## What is being asked
Your job is to copy the lines from the material that include "Bucșa".

## Given entries

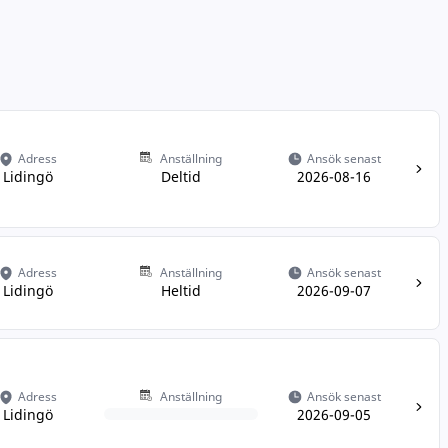
Adress
Anställning
Ansök senast
Lidingö
Deltid
2026-08-16
Adress
Anställning
Ansök senast
Lidingö
Heltid
2026-09-07
Adress
Anställning
Ansök senast
Lidingö
2026-09-05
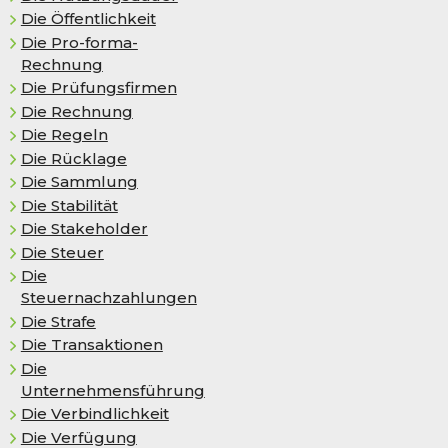
Die Öffentlichkeit
Die Pro-forma-
Rechnung
Die Prüfungsfirmen
Die Rechnung
Die Regeln
Die Rück­la­ge
Die Sammlung
Die Stabilität
Die Stakeholder
Die Steuer
Die
Steuernachzahlungen
Die Strafe
Die Transaktionen
Die
Unternehmensführung
Die Verbindlichkeit
Die Verfügung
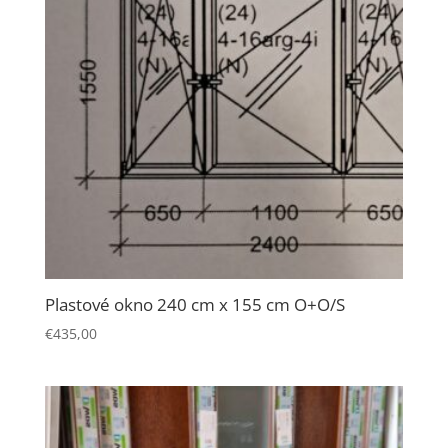
Plastové okno 240 cm x 155 cm O+O/S
€
435,00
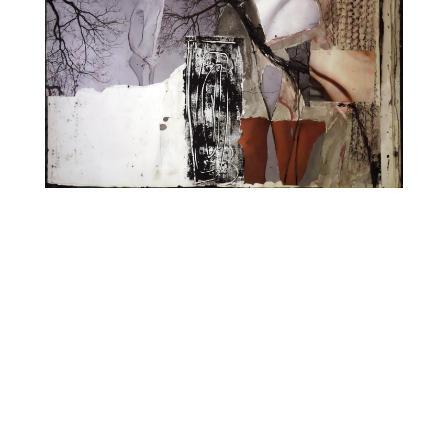
CARNET3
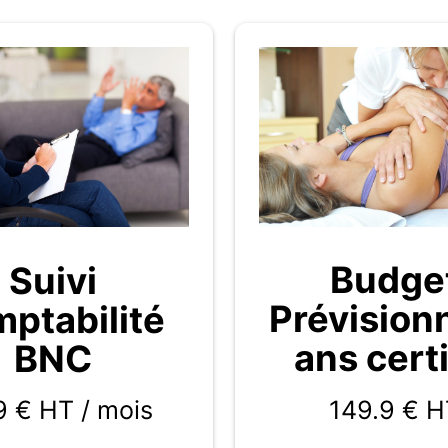
Budge
Suivi
Prévision
ptabilité
ans certi
BNC
149.9
€ H
9 € HT / mois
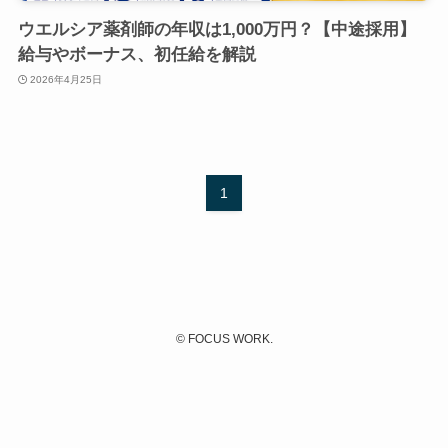
ウエルシア薬剤師の年収は1,000万円？【中途採用】
給与やボーナス、初任給を解説
2026年4月25日
1
©
FOCUS WORK.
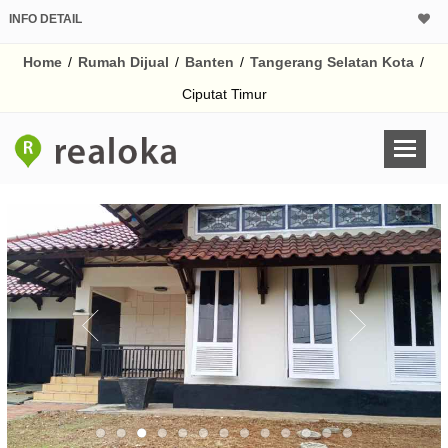
INFO DETAIL
CALCULATOR K
Home
/
Rumah Dijual
/
Banten
/
Tangerang Selatan Kota
/
Harga Rp 7.
Pinjaman (PIN) 70%
Ciputat Timur
% /th
O
Untuk hasil simulasi lai
pada kotak-kotak
Simpan Bun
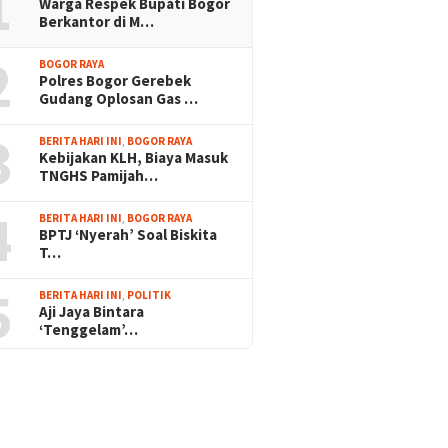
1
Warga Respek Bupati Bogor
Berkantor di M…
2
BOGOR RAYA
Polres Bogor Gerebek
Gudang Oplosan Gas …
3
BERITA HARI INI
,
BOGOR RAYA
Kebijakan KLH, Biaya Masuk
TNGHS Pamijah…
4
BERITA HARI INI
,
BOGOR RAYA
BPTJ ‘Nyerah’ Soal Biskita
T…
5
BERITA HARI INI
,
POLITIK
Aji Jaya Bintara
‘Tenggelam’…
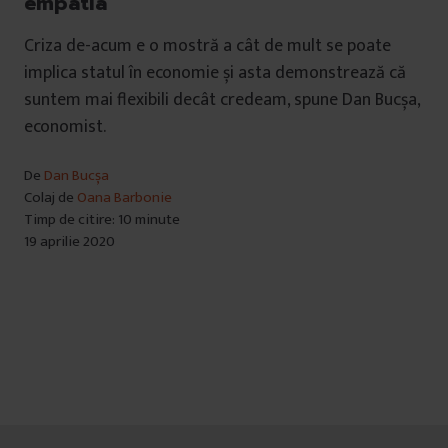
empatia”
Criza de-acum e o mostră a cât de mult se poate
implica statul în economie și asta demonstrează că
suntem mai flexibili decât credeam, spune Dan Bucșa,
economist.
De
Dan Bucșa
Colaj de
Oana Barbonie
Timp de citire: 10 minute
19 aprilie 2020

## Solution to the problem
suntem mai flexibili decât credeam, spune Dan Bucșa,
Dan Bucșa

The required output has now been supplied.